When you read books about the internet from a few years ago, they're all about MUDs and MOOs and Usenet and cyborgs - what happened to them then?
 
Check out World of Warcraft
IRC is still going
Communications are rife

The change over the last 5 years has been good and bad. File sharing is still happening and will not ever stop. I think the negativity is mainly emerging from marketing and advertising companies who are attempting to gain the dominance they enjoyed through the papers, radio, tv and cinema. Their days are gone.

If you wish to have a cracking read check out

digital imprimatur

Blogging has moved in, and on a few forums they have integrated Blogging to such an extent that it has replaced the previously inhabited domain of forums.
I think once you read the Digital Imprimatur, issues such as 'publishing' and blogging can alter perceptions of 'how it could be'.
I dont like the idea of using a server to store information i want others to read, i would prefer my computer being the host and publisher.

Snippet
Over the last two years I have become deeply and increasingly pessimistic about the future of liberty and freedom of speech, particularly in regard to the Internet. This is a complete reversal of the almost unbounded optimism I felt during the 1994-1999 period when public access to the Internet burgeoned and innovative new forms of communication appeared in rapid succession. In that epoch I was firmly convinced that universal access to the Internet would provide a countervailing force against the centralisation and concentration in government and the mass media which act to constrain freedom of expression and unrestricted access to information. Further, the Internet, properly used, could actually roll back government and corporate encroachment on individual freedom by allowing information to flow past the barriers erected by totalitarian or authoritarian governments and around the gatekeepers of the mainstream media.
 
[random comment]
Anyone who bets on the internet instead of legislation is being foolish. All the government has to do is increase the controll they have over ISPs and the rest will follow...
[/random comment]

PS MOO was fantastic, i miss that game :(
 
I think Filmic representations of the internet have changed and in some way affect perceptions of the future for the internet/cyberspace

i.e
Tron
Wargames
Lawnmowerman
Hackers
13th Floor
Matrix

Does anyone remember Internet Time? where'd that idea go?

what about 3d glasses?
 
RubyToogood said:
When you read books about the internet from a few years ago, they're all about MUDs and MOOs and Usenet and cyborgs - what happened to them then?

Well, the cyborg stuff was never about the internet. (Except very peripherally.)

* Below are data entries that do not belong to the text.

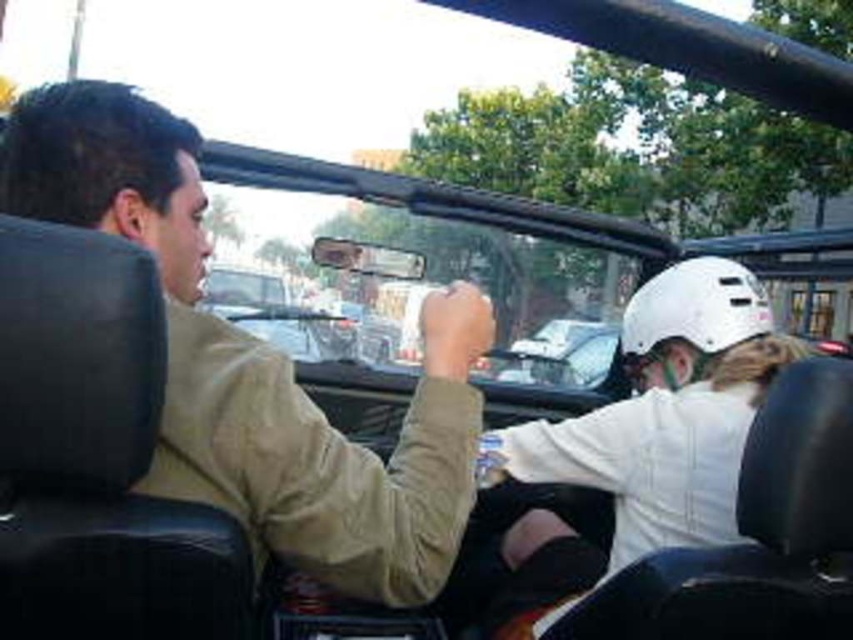 Which is above, khaki cotton shirt at center or white matte helmet at upper right?

khaki cotton shirt at center is above.

Between khaki cotton shirt at center and white matte helmet at upper right, which one appears on the left side from the viewer's perspective?

khaki cotton shirt at center is more to the left.

Locate an element on the screen. The image size is (853, 640). khaki cotton shirt at center is located at coordinates (257, 364).

At what (x,y) coordinates should I click in order to perform the action: click on khaki cotton shirt at center. Please return your answer as a coordinate pair (x, y). This screenshot has width=853, height=640. Looking at the image, I should click on (257, 364).

Who is taller, khakimaterial at left or white matte helmet at upper right?

With more height is white matte helmet at upper right.

Does point (276, 500) come in front of point (769, 340)?

Yes, point (276, 500) is in front of point (769, 340).

Does point (428, 301) lie in front of point (608, 467)?

Yes, point (428, 301) is closer to viewer.

Locate an element on the screen. Image resolution: width=853 pixels, height=640 pixels. khakimaterial at left is located at coordinates (325, 452).

Between khaki cotton shirt at center and khakimaterial at left, which one is positioned higher?

khaki cotton shirt at center

Is khaki cotton shirt at center further to camera compared to khakimaterial at left?

That is False.

The image size is (853, 640). In order to click on khaki cotton shirt at center in this screenshot , I will do `click(257, 364)`. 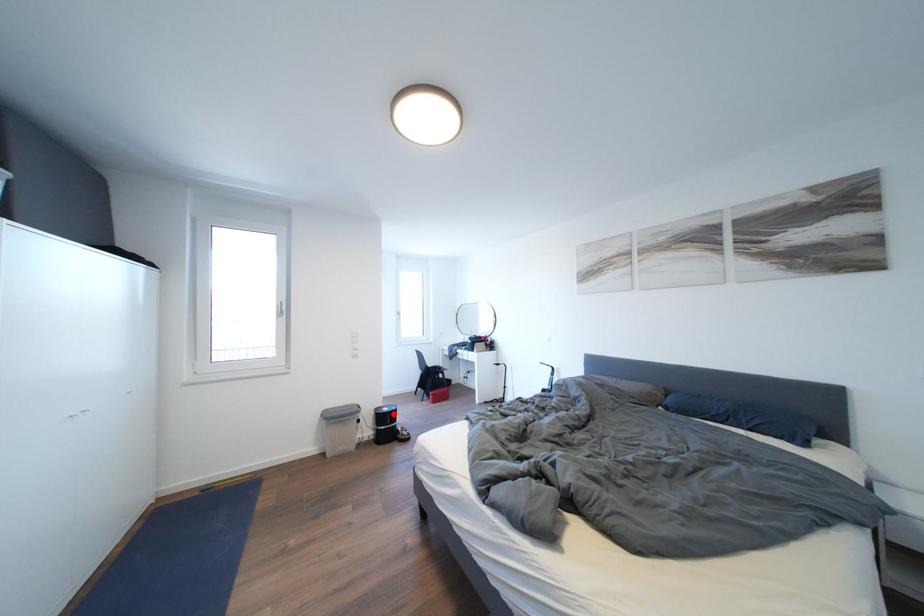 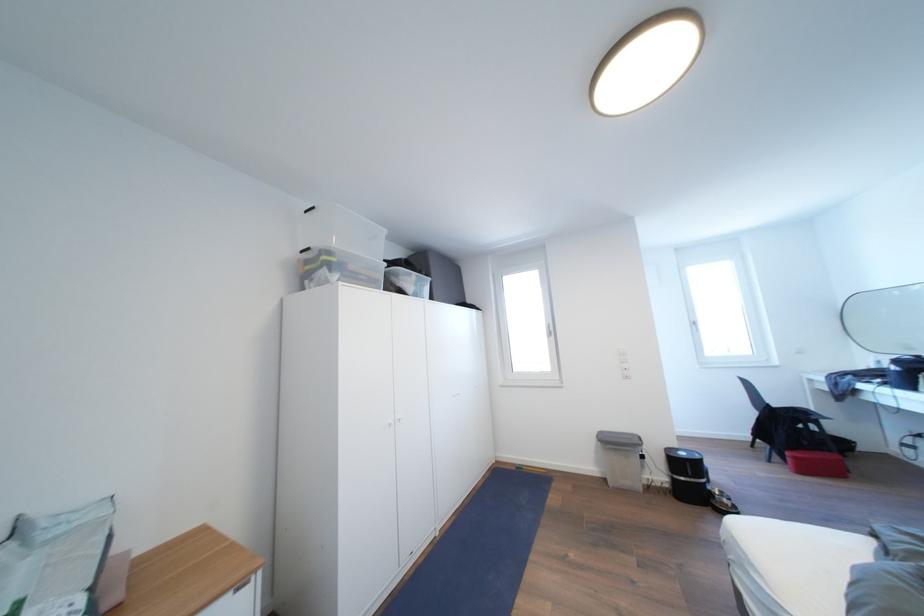 Question: I am providing you with two images of the same scene from different viewpoints. In image1, a red point is highlighted. Considering the same 3D point in image2, which of the following is correct?

Choices:
 (A) It is closer
 (B) It is farther

Answer: (B) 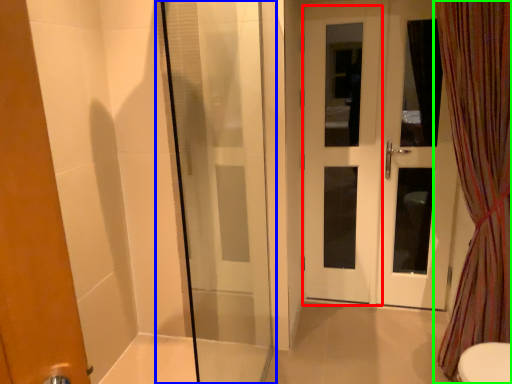 Question: Which object is the farthest from screen door (highlighted by a red box)? Choose among these: shower door (highlighted by a blue box) or curtain (highlighted by a green box).

Choices:
 (A) shower door
 (B) curtain

Answer: (B) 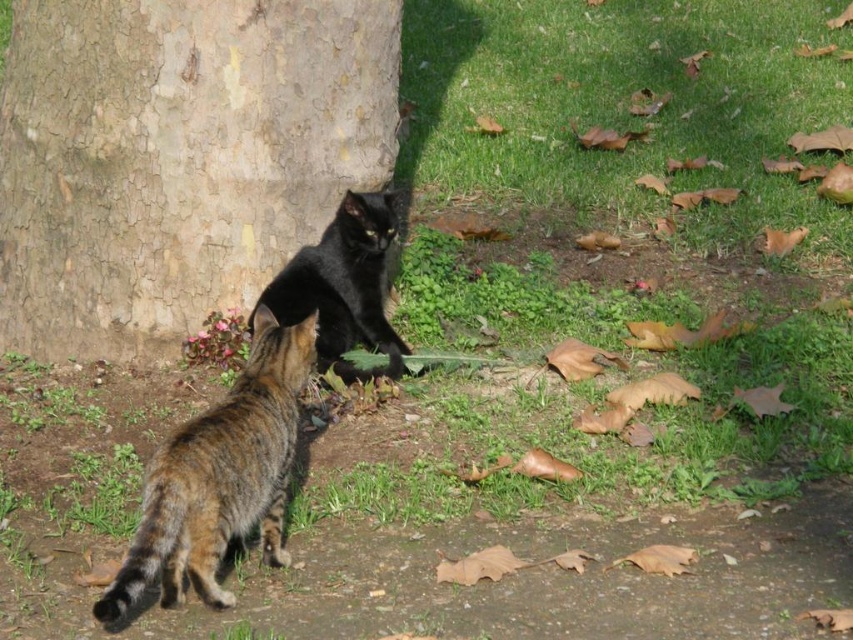 Question: Is smooth bark tree trunk at center positioned before tabby fur cat at lower left?

Choices:
 (A) yes
 (B) no

Answer: (B)

Question: Does tabby fur cat at lower left come behind shiny black cat at center?

Choices:
 (A) yes
 (B) no

Answer: (B)

Question: Which object is positioned farthest from the shiny black cat at center?

Choices:
 (A) smooth bark tree trunk at center
 (B) tabby fur cat at lower left

Answer: (B)

Question: Is the position of smooth bark tree trunk at center less distant than that of tabby fur cat at lower left?

Choices:
 (A) no
 (B) yes

Answer: (A)

Question: Among these points, which one is farthest from the camera?

Choices:
 (A) (189, 541)
 (B) (341, 275)
 (C) (273, 225)

Answer: (C)

Question: Which point appears closest to the camera in this image?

MUDs and MOOs evolved into (partly) the commercial online game spaces, though there are still plenty of them around in their earlier form.


USENET? I use it every day for all kinds of things. It's a threaded messaging system that's worked well for decades, and you can get interfaces to it from all kinds of hardware. The biggest drawback to Usenet is that spam affects quite a lot of it quite badly.
 
RubyToogood said:
I was just wondering how people feel the internet has changed - and how it's changed society - since they started using it. For instance, when I got my first internet connection it was mostly populated by young geeky blokes, and now a much more representative cross section of people are online. The internet seems to have become a much more normal part of everyday life for normal people - as a matter of course now people shop online, bank online, email their relatives regularly, look things up on google, make friends online. Predictions from just a few years ago look laughable, and in some ways it doesn't feel as though anything fundamental has changed, and yet the pace of change has been incredibly rapid. What effects has this had and where's it all going?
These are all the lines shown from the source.